The reply should hold only the lines below beginning at the one with "Individual massages & professional beauty" and ending at the one with "LEAVE A REPLY", copied exactly, with every picture left out.

================================

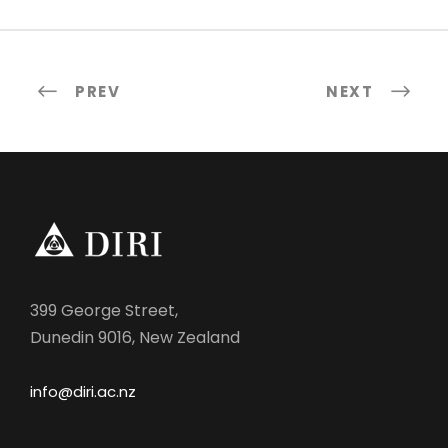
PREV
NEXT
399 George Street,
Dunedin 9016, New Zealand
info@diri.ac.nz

================================

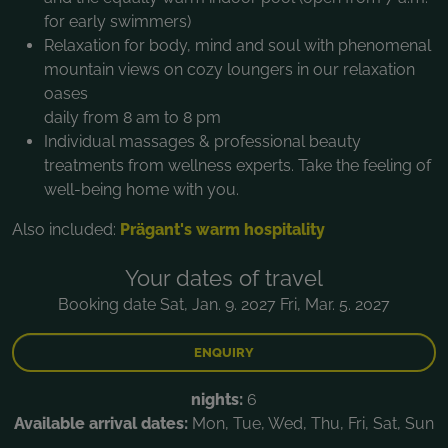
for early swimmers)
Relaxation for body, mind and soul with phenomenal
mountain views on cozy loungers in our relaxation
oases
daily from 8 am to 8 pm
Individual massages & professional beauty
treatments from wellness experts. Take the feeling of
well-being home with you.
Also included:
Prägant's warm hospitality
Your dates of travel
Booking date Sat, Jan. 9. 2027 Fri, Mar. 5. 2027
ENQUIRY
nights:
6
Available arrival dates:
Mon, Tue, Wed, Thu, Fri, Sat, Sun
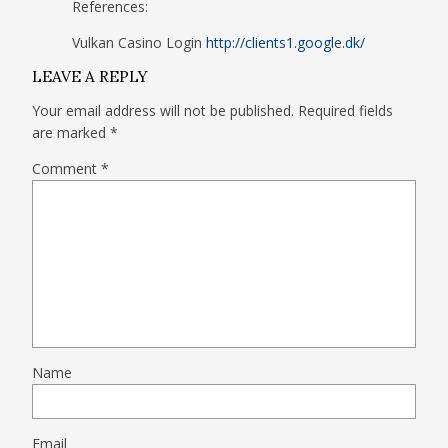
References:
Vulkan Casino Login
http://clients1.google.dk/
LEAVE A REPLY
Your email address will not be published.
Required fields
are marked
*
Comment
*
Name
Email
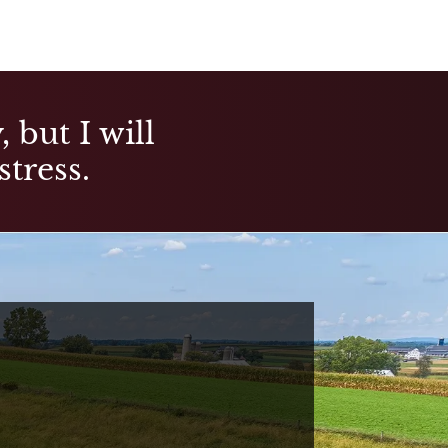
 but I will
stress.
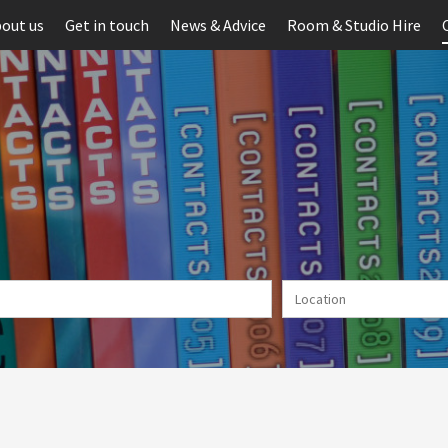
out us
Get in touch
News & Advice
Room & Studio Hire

================================

## Final answer
Individual massages & professional beauty
treatments from wellness experts. Take the feeling of
well-being home with you.
Also included:
Prägant's warm hospitality
Your dates of travel
Booking date Sat, Jan. 9. 2027 Fri, Mar. 5. 2027
ENQUIRY
nights:
6
Available arrival dates:
Mon, Tue, Wed, Thu, Fri, Sat, Sun
References:
Vulkan Casino Login
http://clients1.google.dk/
LEAVE A REPLY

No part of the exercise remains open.